The DNC announced Thursday it would hold six debates spanning from October to March, with one each in the early-voting states of Iowa, New Hampshire, South Carolina and Nevada.

There were more than 20 Democratic primary debates in the run-up to the 2008 election.

Sanders has been drawing huge crowds on the campaign trail and has pulled close to front-runner Hillary Clinton in Iowa and New Hampshire polls.

Clinton still remains the heavy favorite and leads nationally by more than 30 points. 

The debates could be the best chance Sanders has to close that gap.

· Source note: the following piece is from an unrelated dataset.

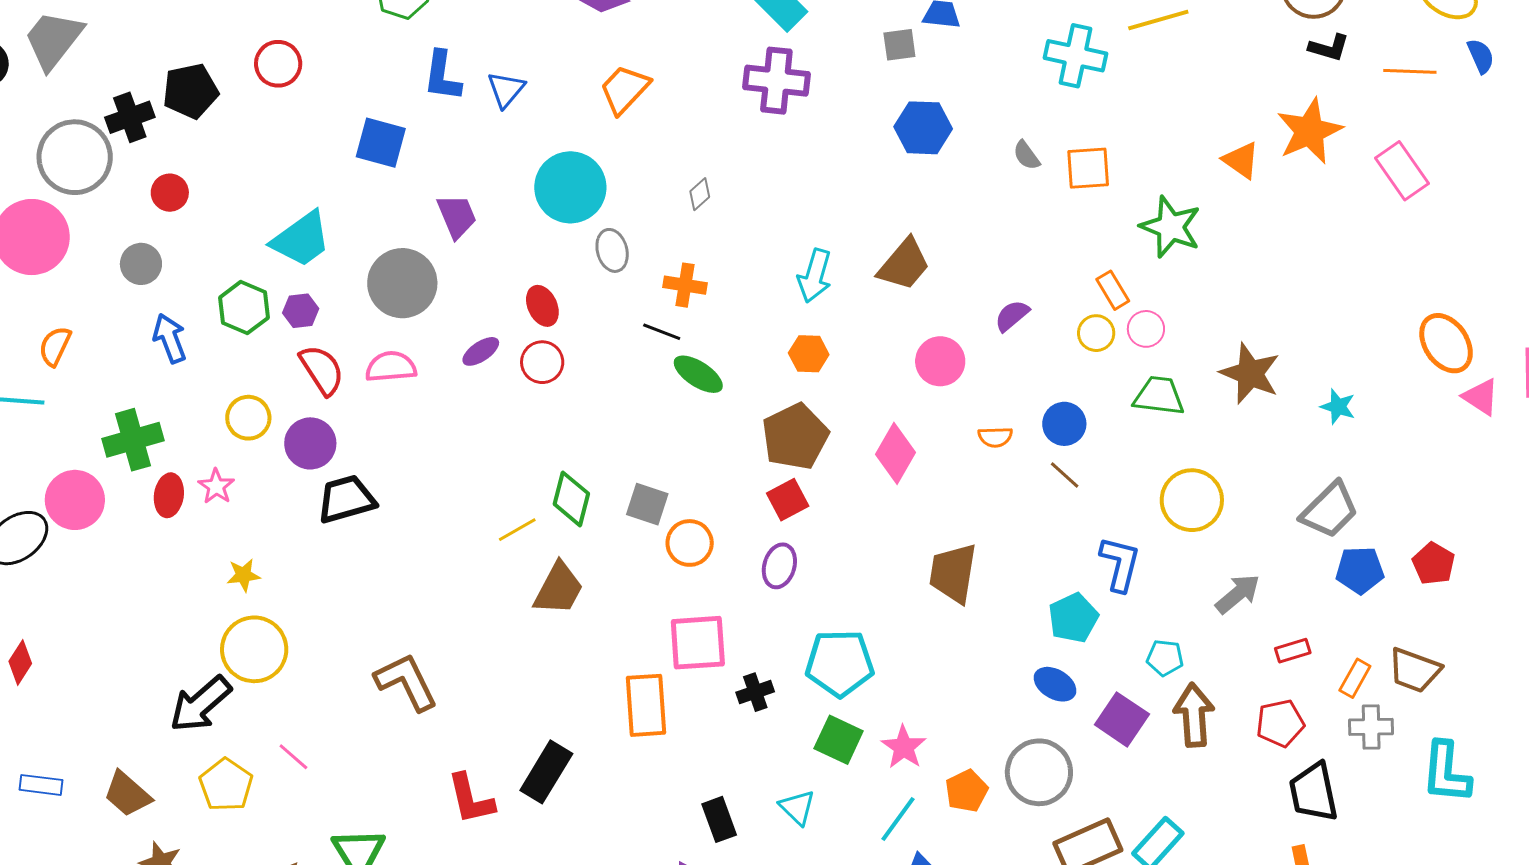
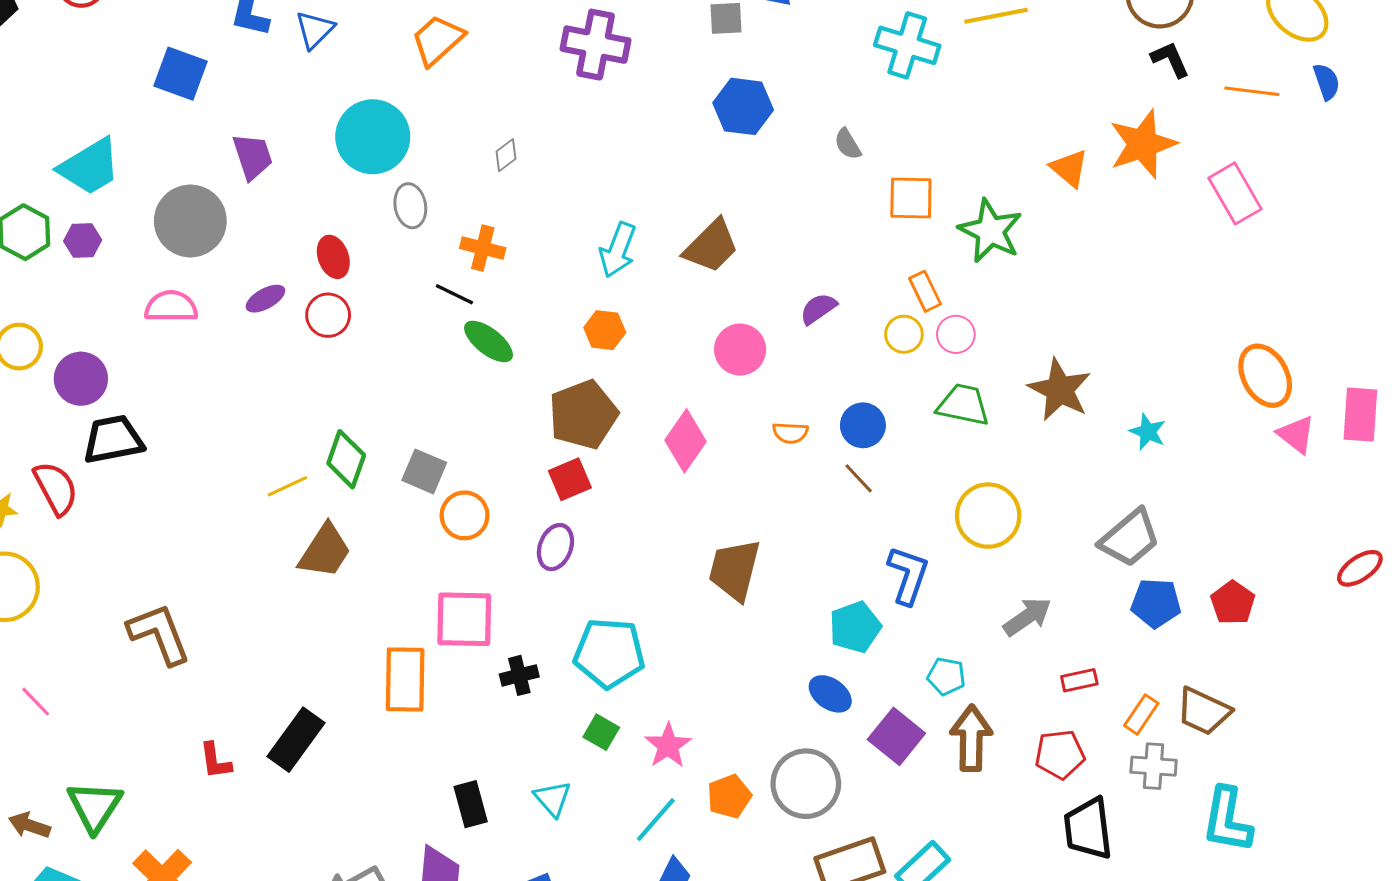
black L-shape: (1329, 48) -> (1170, 59), turned -135
orange square: (1088, 168) -> (911, 198), moved
red semicircle: (322, 370) -> (56, 488), moved
green square: (839, 740) -> (601, 732), size x0.7
red L-shape: (471, 799) -> (215, 761), size x0.7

Former Maryland Gov. Martin O’Malley is similarly looking for more traction in the fight for the Democratic nomination. 

On Thursday, he lashed out at the DNC, accusing the national party of “facilitating a coronation” for Clinton by “rigging the process and cutting off debate.”

The Daily Beast reported that O’Malley and Sanders both lobbied the DNC for more debates, while Clinton lobbied for fewer.

“We believe that six debates will give plenty of opportunity for the candidates to be seen side-by-side,” DNC spokeswoman Holly Shulman said in a statement. “I’m sure there will be lots of other forums for the candidates to make their case to voters, and that they will make the most out of every opportunity.”

So far, there are five top-tier Democrats running for president.

In addition to Clinton, Sanders and O’Malley, former Sen. Jim Webb (Va.) and former Rhode Island Gov. Lincoln Chafee have launched bids for the nomination.

Vice President Biden is still considering a run.

According to DNC rules, candidates must be polling at 1 percent or more in three national polls in the six weeks leading up to the debate. According to that criteria, only Chafee is at risk of getting left out of the first debate.

Republicans have a much larger field of candidates and will be holding nine debates beginning Thursday and going into March.